If you have a constraint that a value may not be negative, then you need a way to detect and reject negative values; int is perfect for this. An unsigned will accept a negative value and silently overflow it into a positive value.
Bit shift semantics
Bit shift of unsigned by an amount not greater than the number of bits in the data type is always well defined. Until C++20, bit shift of signed was undefined if it would cause a 1 in the sign bit to be shifted left, or implementation-defined if it would cause a 1 in the sign bit to be shifted right. Since C++20, signed right shift always preserves the sign, but signed left shift does not. So use unsigned for some kinds of bit twiddling operations.
Mixed sign operations
The built-in arithmetic operations always operate on operands of the same type. If they are supplied operands of different types, the "usual arithmetic conversions" coerce them into the same type, sometimes with surprising results:
unsigned u = 42;
std::cout << (u * -1); // 4294967254
std::cout << std::boolalpha << (u >= -1); // false
What's the difference?
Subtracting an unsigned from another unsigned yields an unsigned result, which means that the difference between 2 and 1 is 4294967295.
Double the max value
int uses one bit to represent the sign of the value. unsigned uses this bit as just another numerical bit. So typically, int has 31 numerical bits and unsigned has 32. This extra bit is often cited as a reason to use unsigned. But if 31 bits are insufficient for a particular purpose, then most likely 32 bits will also be insufficient, and you should be considering 64 bits or more.
Function overloading
The implicit conversion from int to unsigned has the same rank as the conversion from int to double, so the following example is ill formed:
void f(unsigned);
void f(double);
f(42); // error: ambiguous call to overloaded function
Interoperability
Many APIs (including the standard library) use unsigned types, often for misguided reasons. It is sensible to use unsigned to avoid mixed-sign operations when interacting with these APIs.
Appendix
The quoted snippet includes the expression 0 <= grade <= 100. This will first evaluate 0 <= grade, which is always true, because grade can't be negative. Then it will evaluate true <= 100, which is always true, because true is converted to the integer 1, and 1 <= 100 is true.

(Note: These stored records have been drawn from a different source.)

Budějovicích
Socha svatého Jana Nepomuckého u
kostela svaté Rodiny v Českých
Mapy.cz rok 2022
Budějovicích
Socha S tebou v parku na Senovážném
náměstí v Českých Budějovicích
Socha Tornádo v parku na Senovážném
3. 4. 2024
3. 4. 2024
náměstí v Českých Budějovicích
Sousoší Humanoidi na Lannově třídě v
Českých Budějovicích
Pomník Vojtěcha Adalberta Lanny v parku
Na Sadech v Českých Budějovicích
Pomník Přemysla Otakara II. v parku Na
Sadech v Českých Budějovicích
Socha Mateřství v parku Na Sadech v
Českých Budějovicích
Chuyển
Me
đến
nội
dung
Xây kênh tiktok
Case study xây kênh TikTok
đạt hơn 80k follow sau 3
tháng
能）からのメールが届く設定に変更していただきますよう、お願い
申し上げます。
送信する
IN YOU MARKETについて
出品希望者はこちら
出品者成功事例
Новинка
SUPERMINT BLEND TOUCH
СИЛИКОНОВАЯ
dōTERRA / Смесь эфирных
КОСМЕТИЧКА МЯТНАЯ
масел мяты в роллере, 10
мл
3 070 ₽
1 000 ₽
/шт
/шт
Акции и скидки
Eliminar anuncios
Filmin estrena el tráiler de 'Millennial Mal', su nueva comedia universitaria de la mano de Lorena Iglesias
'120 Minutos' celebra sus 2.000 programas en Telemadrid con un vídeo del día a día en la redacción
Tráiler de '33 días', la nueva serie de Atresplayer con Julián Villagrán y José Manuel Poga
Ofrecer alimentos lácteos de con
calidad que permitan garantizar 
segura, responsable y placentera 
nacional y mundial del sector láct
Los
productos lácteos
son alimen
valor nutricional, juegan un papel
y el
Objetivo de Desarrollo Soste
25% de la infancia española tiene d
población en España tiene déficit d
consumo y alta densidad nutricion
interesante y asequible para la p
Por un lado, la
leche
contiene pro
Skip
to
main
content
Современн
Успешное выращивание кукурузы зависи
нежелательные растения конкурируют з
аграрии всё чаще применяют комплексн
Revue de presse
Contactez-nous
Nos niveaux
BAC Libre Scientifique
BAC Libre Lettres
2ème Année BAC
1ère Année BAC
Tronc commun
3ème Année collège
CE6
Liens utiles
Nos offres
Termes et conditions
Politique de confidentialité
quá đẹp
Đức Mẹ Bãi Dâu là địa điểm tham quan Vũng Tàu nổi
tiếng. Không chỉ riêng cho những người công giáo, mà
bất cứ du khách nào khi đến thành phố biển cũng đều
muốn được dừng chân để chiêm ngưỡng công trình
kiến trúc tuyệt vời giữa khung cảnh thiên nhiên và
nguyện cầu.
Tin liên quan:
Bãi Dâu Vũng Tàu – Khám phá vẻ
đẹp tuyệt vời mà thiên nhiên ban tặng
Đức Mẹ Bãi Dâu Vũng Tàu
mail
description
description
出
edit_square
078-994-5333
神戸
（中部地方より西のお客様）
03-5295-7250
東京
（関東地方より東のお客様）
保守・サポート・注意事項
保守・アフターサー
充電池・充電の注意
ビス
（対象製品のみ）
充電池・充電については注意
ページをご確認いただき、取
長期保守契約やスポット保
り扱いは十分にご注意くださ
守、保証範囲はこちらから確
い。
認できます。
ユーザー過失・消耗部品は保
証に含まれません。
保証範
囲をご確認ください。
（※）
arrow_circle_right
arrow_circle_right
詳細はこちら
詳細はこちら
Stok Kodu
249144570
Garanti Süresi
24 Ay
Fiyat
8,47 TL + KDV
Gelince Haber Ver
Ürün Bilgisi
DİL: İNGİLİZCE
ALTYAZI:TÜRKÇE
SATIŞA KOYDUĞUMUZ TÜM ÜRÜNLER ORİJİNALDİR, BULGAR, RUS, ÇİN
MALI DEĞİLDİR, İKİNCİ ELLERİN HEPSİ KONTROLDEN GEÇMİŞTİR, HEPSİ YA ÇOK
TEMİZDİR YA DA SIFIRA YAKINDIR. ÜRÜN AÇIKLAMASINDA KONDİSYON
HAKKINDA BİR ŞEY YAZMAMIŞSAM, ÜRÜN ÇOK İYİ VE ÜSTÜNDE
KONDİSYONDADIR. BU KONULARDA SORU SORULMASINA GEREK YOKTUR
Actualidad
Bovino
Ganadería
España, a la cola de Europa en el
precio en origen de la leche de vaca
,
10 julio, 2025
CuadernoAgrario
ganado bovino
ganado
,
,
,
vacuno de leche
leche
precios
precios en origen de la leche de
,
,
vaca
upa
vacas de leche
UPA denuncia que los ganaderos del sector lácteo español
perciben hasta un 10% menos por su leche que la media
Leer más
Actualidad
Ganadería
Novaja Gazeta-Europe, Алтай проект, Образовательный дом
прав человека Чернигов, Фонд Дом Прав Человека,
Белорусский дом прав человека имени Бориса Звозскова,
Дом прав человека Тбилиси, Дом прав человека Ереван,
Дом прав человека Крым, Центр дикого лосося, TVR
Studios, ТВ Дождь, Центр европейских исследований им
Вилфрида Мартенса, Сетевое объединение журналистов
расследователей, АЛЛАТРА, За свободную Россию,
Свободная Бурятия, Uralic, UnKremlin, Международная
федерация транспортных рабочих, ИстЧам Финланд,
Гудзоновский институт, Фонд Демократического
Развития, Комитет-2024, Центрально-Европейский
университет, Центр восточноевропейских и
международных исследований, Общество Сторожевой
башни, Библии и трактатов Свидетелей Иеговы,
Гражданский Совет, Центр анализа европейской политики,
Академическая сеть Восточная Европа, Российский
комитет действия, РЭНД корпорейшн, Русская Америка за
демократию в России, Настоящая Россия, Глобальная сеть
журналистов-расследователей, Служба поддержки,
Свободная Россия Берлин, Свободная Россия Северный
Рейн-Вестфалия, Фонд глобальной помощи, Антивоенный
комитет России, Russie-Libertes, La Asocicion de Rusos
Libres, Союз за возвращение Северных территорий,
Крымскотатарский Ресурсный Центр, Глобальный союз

Yes it does make a difference. In the first case you declare an array of 11 elements a variable of type "unsigned int". In the second case you declare them as ints.
When the int is on 32 bits you can have values from the following ranges
–2,147,483,648 to 2,147,483,647 for plain int
0 to 4,294,967,295 for unsigned int
You normally declare something unsigned when you don't need negative numbers and you need that extra range given by unsigned. In your case I assume that that by declaring the variables unsigned, the developer doesn't accept negative scores and grades. You basically do a statistic of how many grades between 0 and 10 were introduced at the command line. So it looks like something to simulate a school grading system, therefore you don't have negative grades. But this is my opinion after reading the code.

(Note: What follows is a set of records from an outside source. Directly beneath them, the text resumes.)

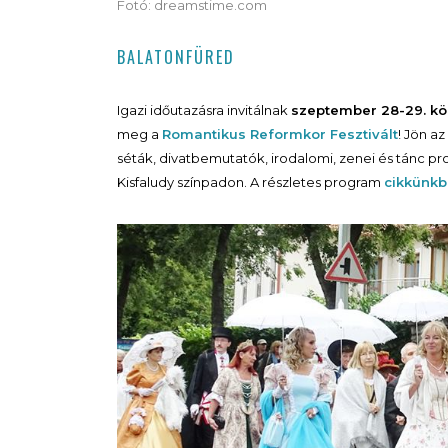
Fotó: dreamstime.com
BALATONFÜRED
Igazi időutazásra invitálnak
szeptember 28-29. kö
meg a
Romantikus Reformkor Fesztivált
! Jön a
séták, divatbemutatók, irodalomi, zenei és tánc p
Kisfaludy színpadon. A részletes program
cikkünk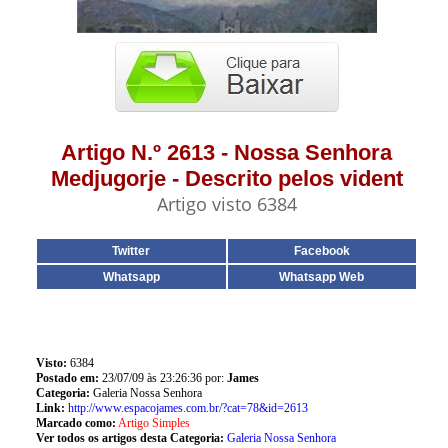
Artigo N.º 2613 - Nossa Senhora
Medjugorje - Descrito pelos vident
Artigo visto 6384
Twitter
Facebook
Whatsapp
Whatsapp Web
Visto:
6384
Postado em:
23/07/09 às 23:26:36 por:
James
Categoria:
Galeria Nossa Senhora
Link:
http://www.espacojames.com.br/?cat=78&id=2613
Marcado como:
Artigo Simples
Ver todos os artigos desta Categoria:
Galeria Nossa Senhora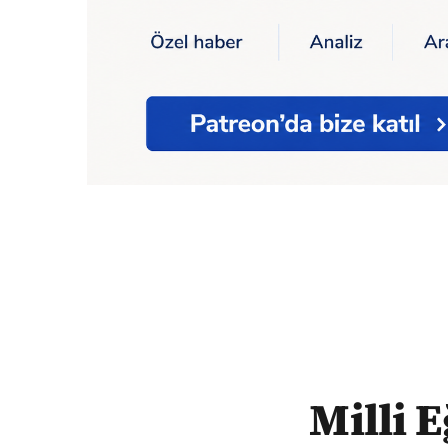
Ana Sayfa
Milli Eğitim Bakanı Özer: "‘K
Milli 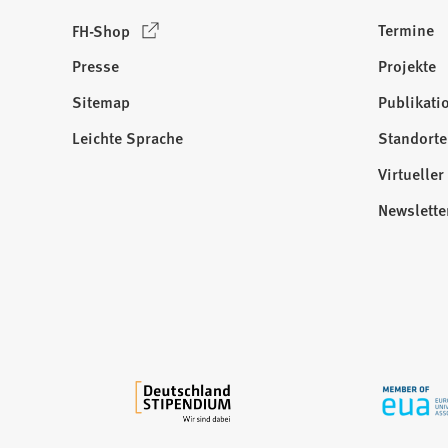
(
Termine
FH-Shop
Ö
Presse
Projekte
f
f
Sitemap
Publikati
Besuchen
n
Sie
Leichte Sprache
Standorte
e
uns
t
Virtuelle
auf:
i
Newslette
n
e
i
n
e
m
n
e
u
e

Take a look at this post which explains what unsigned is:
what is the unsigned datatype?
As the name suggests, signed integers can be negative and unsigned cannot be. If we represent an integer with N bits then for unsigned the minimum value is 0 and the maximum value is 2^(N-1). If it is a signed integer of N bits then it can take the values from -2^(N-2) to 2^(N-2)-1. This is because we need 1-bit to represent the sign +/-
Ex: signed 3-bit integer (yes there are such things)
000 = 0
001 = 1
010 = 2
011 = 3
100 = -4
101 = -3
110 = -2
111 = -1
But, for unsigned it just represents the values [0,7]. The most significant bit (MSB) in the example signifies a negative value. That is, all values where the MSB is set are negative. Hence the apparent loss of a bit in its absolute values.
It also behaves as one might expect. If you increment -1 (111) we get (1 000) but since we don't have a fourth bit it simply "falls off the end" and we are left with 000.

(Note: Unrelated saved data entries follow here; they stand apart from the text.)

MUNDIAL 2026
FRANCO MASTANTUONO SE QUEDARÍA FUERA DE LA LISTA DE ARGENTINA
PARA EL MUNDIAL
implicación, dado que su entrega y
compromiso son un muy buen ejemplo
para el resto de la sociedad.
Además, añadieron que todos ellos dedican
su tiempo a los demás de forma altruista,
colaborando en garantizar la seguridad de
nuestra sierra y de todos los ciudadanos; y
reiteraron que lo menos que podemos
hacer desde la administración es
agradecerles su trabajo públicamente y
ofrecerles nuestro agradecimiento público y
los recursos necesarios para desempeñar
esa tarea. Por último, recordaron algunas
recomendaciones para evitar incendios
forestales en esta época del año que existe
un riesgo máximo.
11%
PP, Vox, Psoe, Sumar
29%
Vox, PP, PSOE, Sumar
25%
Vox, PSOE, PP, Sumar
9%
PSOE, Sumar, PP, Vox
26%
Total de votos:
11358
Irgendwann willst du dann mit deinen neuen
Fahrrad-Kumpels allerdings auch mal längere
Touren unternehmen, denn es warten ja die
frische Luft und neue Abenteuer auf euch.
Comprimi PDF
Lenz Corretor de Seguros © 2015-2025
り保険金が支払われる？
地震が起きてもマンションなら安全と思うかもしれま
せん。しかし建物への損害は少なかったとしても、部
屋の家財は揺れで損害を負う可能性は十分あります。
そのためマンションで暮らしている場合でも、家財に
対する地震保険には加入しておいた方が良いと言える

The same applies to subtracting 1 from 0. First take the two's complement
111 = twos_complement(001)
and add it to 000 which yields 111 = -1 (from the table) which is what one might expect. What happens when you increment 011(=3) yielding 100(=-4) is perhaps not what one might expect and is at odds with our normal expectations. These overflows are troublesome with fixed point arithmetic and have to be dealt with.
One other thing worth pointing out is the a signed integer can take one negative value more than it can positive which has a consequence for rounding (when using integer to represent fixed point numbers for example) but am sure that's better covered in the DSP or signal processing forums.

Shift with 64 bit int

I have a __int64 variable x = 0x8000000000000000.
I try to shift it right by byte : x >> 4
I`ve thought that the result should be 0x0800000000000000, but unfortunately I get 0xf800000000000000.
I use VS10. Why is it so? And how can I solve that?
try to use __uint64 variable x = 0x8000000000000000
I think you can declare it this way as well:
u64 x = 0x8000000000000000;
x >> 4 you will give you:
0x0800000000000000
see for more info where the F came from in the MSBs.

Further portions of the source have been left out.